### REQUIRED WORK
Exclude pictures and give again exactly the lines of the listing, beginning with its first line and ending with the one that contains "f Abha Shahra.".

[GIVEN INFORMATION — start]

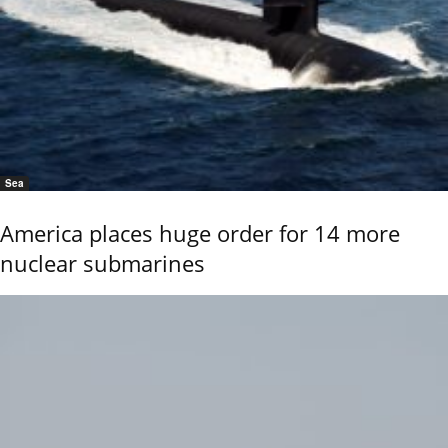
Sea
America places huge order for 14 more
nuclear submarines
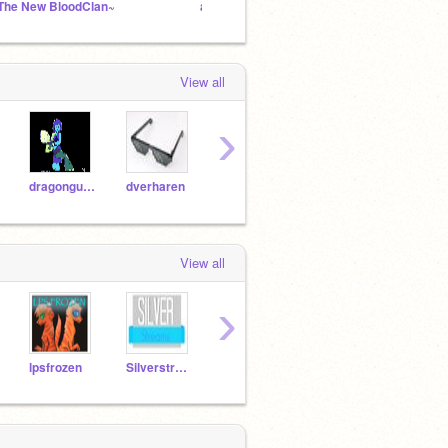
The New BloodClan~
add evrerything
Warri
View all
›
dragongurl5021
dverharen
Fashionpup123
ainsleyspinkpuppy
View all
›
lpsfrozen
Silverstreams
-Silversong-
schrotwins2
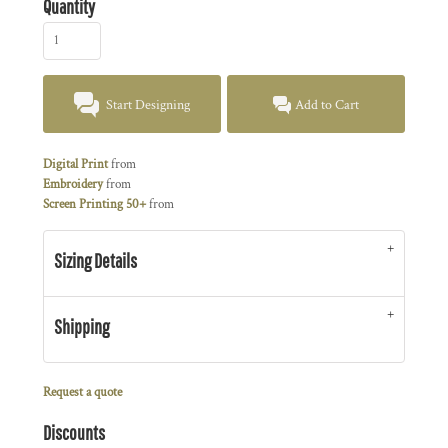
Quantity
Start Designing
Add to Cart
Digital Print
from
Embroidery
from
Screen Printing 50+
from
Sizing Details
Shipping
Request a quote
Discounts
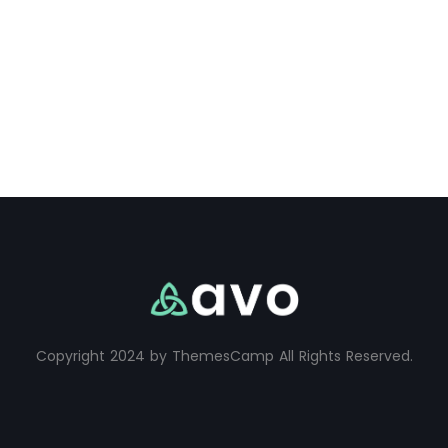
Copyright 2024 by ThemesCamp All Rights Reserved.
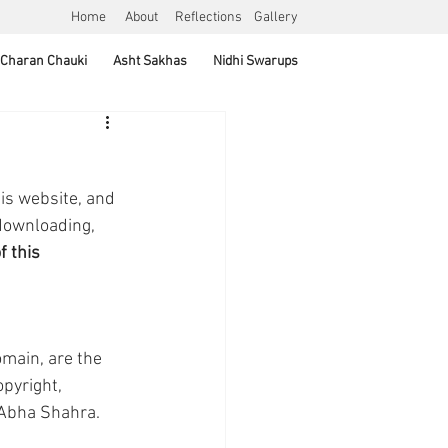
Home
About
Reflections
Gallery
Charan Chauki
Asht Sakhas
Nidhi Swarups
is website, and 
downloading, 
 this 
main, are the 
pyright, 
f Abha Shahra.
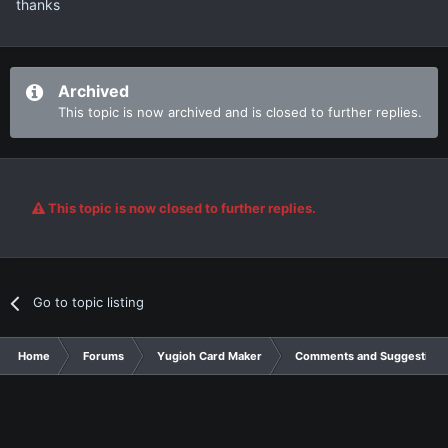
thanks
Archived
This topic is now archived and is closed to further replies.
This topic is now closed to further replies.
Go to topic listing
Home
Forums
Yugioh Card Maker
Comments and Suggestions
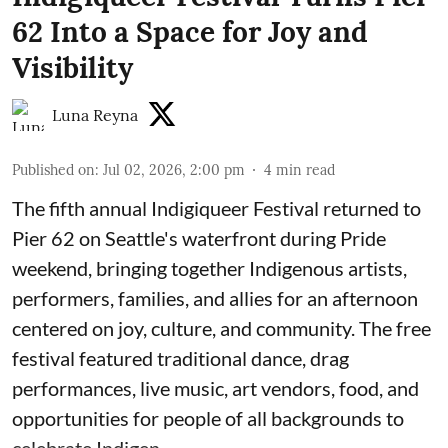
62 Into a Space for Joy and
Visibility
Luna Reyna
Published on
:
Jul 02, 2026, 2:00 pm
4
min read
The fifth annual Indigiqueer Festival returned to
Pier 62 on Seattle's waterfront during Pride
weekend, bringing together Indigenous artists,
performers, families, and allies for an afternoon
centered on joy, culture, and community. The free
festival featured traditional dance, drag
performances, live music, art vendors, food, and
opportunities for people of all backgrounds to
celebrate Indigen ...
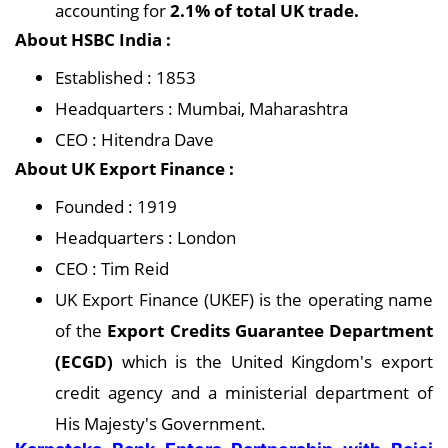
accounting for
2.1% of total UK trade.
About HSBC India :
Established : 1853
Headquarters : Mumbai, Maharashtra
CEO : Hitendra Dave
About UK Export Finance :
Founded : 1919
Headquarters : London
CEO : Tim Reid
UK Export Finance (UKEF) is the operating name
of the
Export Credits Guarantee Department
(ECGD)
which is the United Kingdom's export
credit agency and a ministerial department of
His Majesty's Government.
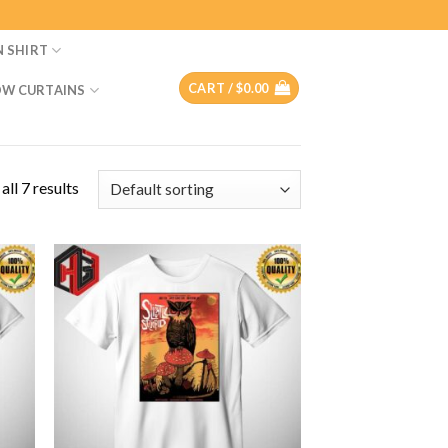
N SHIRT
CART /
$
0.00
W CURTAINS
ll 7 results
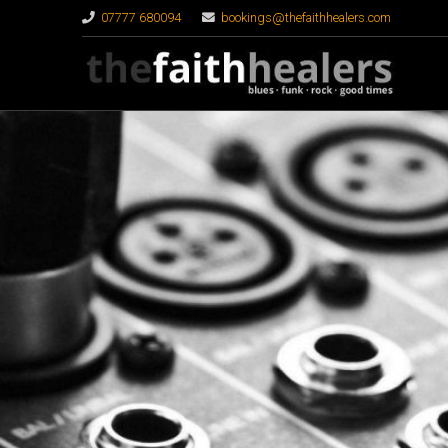
07777 680094
bookings@thefaithhealers.com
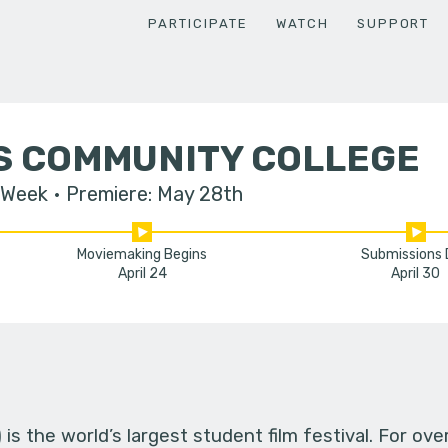
PARTICIPATE
WATCH
SUPPORT
LS COMMUNITY COLLEGE
 Week
Premiere: May 28th
Moviemaking Begins
Submissions
April 24
April 30
s the world’s largest student film festival. For ov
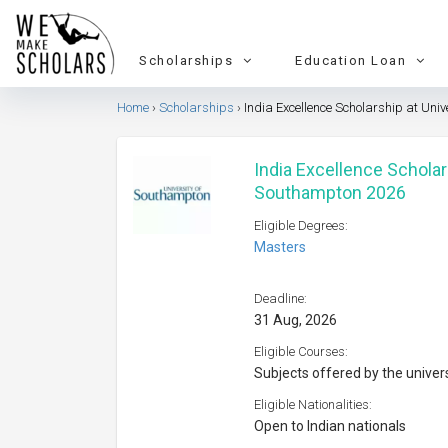
Scholarships
Education Loan
Home
Scholarships
India Excellence Scholarship at Uni
India Excellence Scholar
Southampton 2026
Eligible Degrees:
Masters
Deadline:
31 Aug, 2026
Eligible Courses:
Subjects offered by the univer
Eligible Nationalities:
Open to Indian nationals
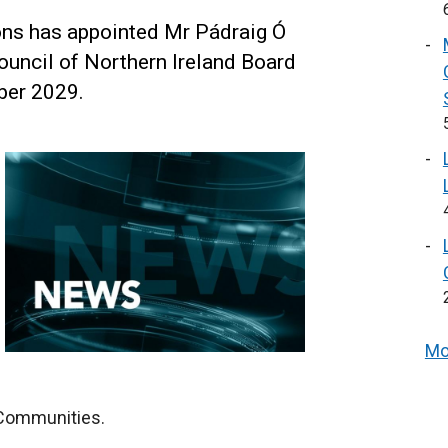
ns has appointed Mr Pádraig Ó
ouncil of Northern Ireland Board
ber 2029.
Mo
 Communities.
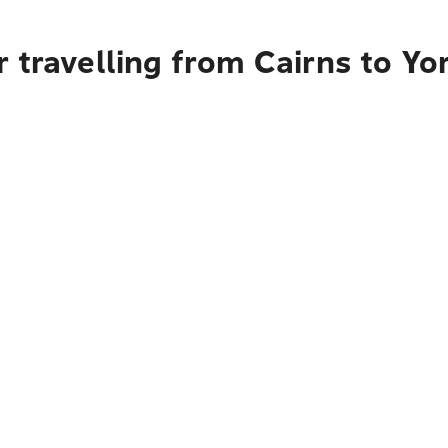
 travelling from Cairns to Yo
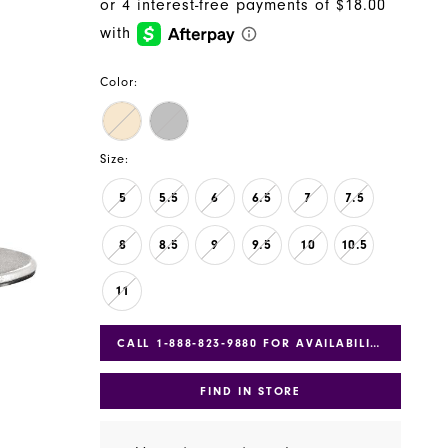
Color:
Size:
5
5.5
6
6.5
7
7.5
8
8.5
9
9.5
10
10.5
11
CALL 1‑888‑823‑9880 FOR AVAILABILITY
FIND IN STORE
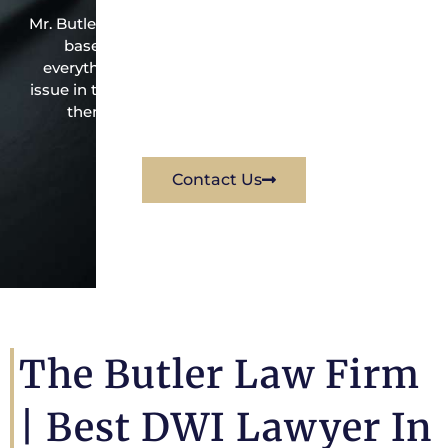
Mr. Butler is the owner of this Independence Grove-
based criminal law office. Mr. Butler will do
everything possible under the law to resolve the
issue in the best possible way for his client. Contact
them immediately for a free consultation.
Contact Us
The Butler Law Firm
|
Best DWI Lawyer In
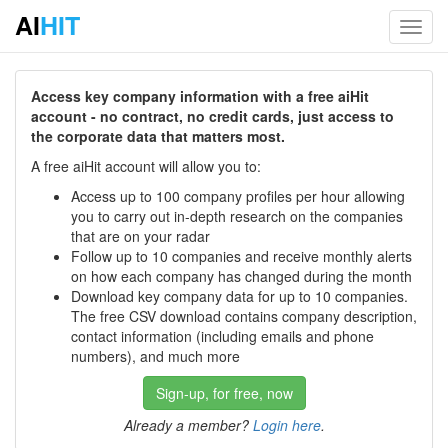
AI
HIT
Toggl
navig
Access key company information with a free aiHit
account - no contract, no credit cards, just access to
the corporate data that matters most.
A free aiHit account will allow you to:
Access up to 100 company profiles per hour allowing
you to carry out in-depth research on the companies
that are on your radar
Follow up to 10 companies and receive monthly alerts
on how each company has changed during the month
Download key company data for up to 10 companies.
The free CSV download contains company description,
contact information (including emails and phone
numbers), and much more
Sign-up, for free, now
Already a member?
Login here
.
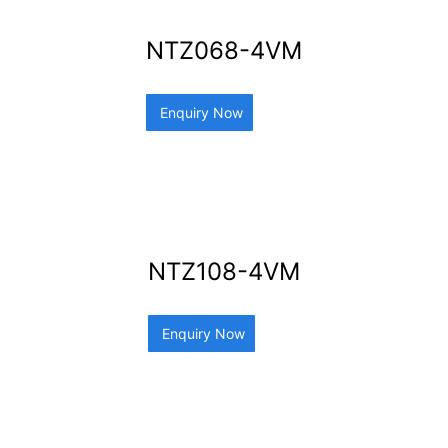
NTZ068-4VM
Enquiry Now
NTZ108-4VM
Enquiry Now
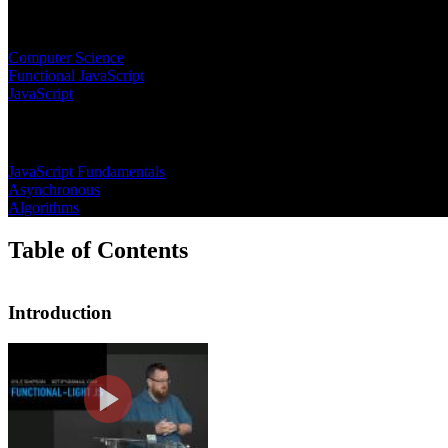
Learning Paths
Computer Science
Functional JavaScript
JavaScript
Topics
JavaScript Fundamentals
Asynchronous
Algorithms
Table of Contents
Introduction
Introduction
Kyle introduces the course on functio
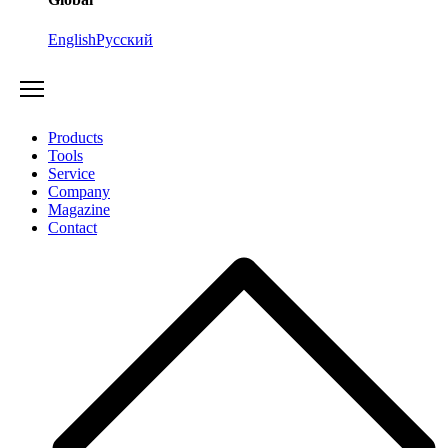
English
Русский
Products
Tools
Service
Company
Magazine
Contact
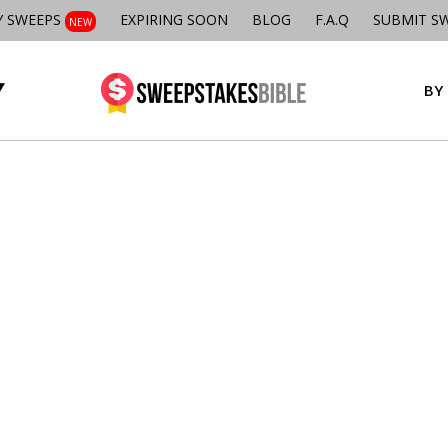
Y SWEEPS
EXPIRING SOON
BLOG
F.A.Q
SUBMIT S
NEW
BY 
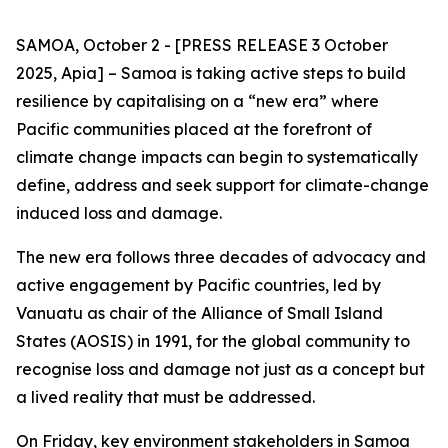
SAMOA, October 2 - [PRESS RELEASE 3 October
2025, Apia] – Samoa is taking active steps to build
resilience by capitalising on a “new era” where
Pacific communities placed at the forefront of
climate change impacts can begin to systematically
define, address and seek support for climate-change
induced loss and damage.
The new era follows three decades of advocacy and
active engagement by Pacific countries, led by
Vanuatu as chair of the Alliance of Small Island
States (AOSIS) in 1991, for the global community to
recognise loss and damage not just as a concept but
a lived reality that must be addressed.
On Friday, key environment stakeholders in Samoa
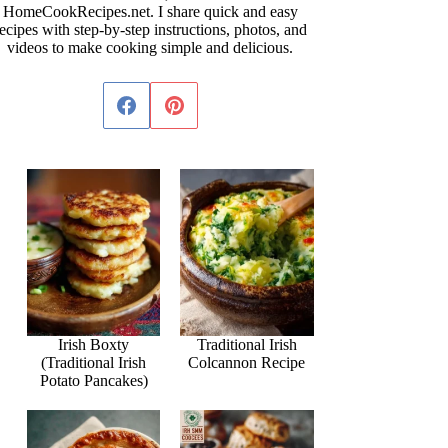
HomeCookRecipes.net. I share quick and easy
ecipes with step-by-step instructions, photos, and
videos to make cooking simple and delicious.
Irish Boxty
Traditional Irish
(Traditional Irish
Colcannon Recipe
Potato Pancakes)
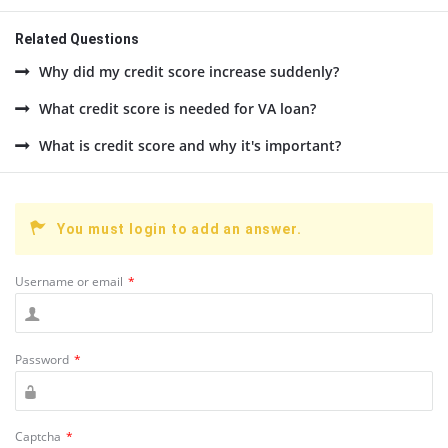
Related Questions
Why did my credit score increase suddenly?
What credit score is needed for VA loan?
What is credit score and why it's important?
You must login to add an answer.
Username or email
*
Password
*
Captcha
*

[GIVEN INFORMATION — finish]

### YOUR RESPONSE
Sea
America places huge order for 14 more
nuclear submarines
The New BloodClan~
add evrerything
Warri
View all
›
dragongurl5021
dverharen
Fashionpup123
ainsleyspinkpuppy
View all
›
lpsfrozen
Silverstreams
-Silversong-
schrotwins2
Quantity
Start Designing
Add to Cart
Digital Print
from
Embroidery
from
Screen Printing 50+
from
Sizing Details
Shipping
Request a quote
Discounts
Copyright 2024 by ThemesCamp All Rights Reserved.
Home
About
Reflections
Gallery
Charan Chauki
Asht Sakhas
Nidhi Swarups
is website, and 
downloading, 
 this 
main, are the 
pyright, 
f Abha Shahra.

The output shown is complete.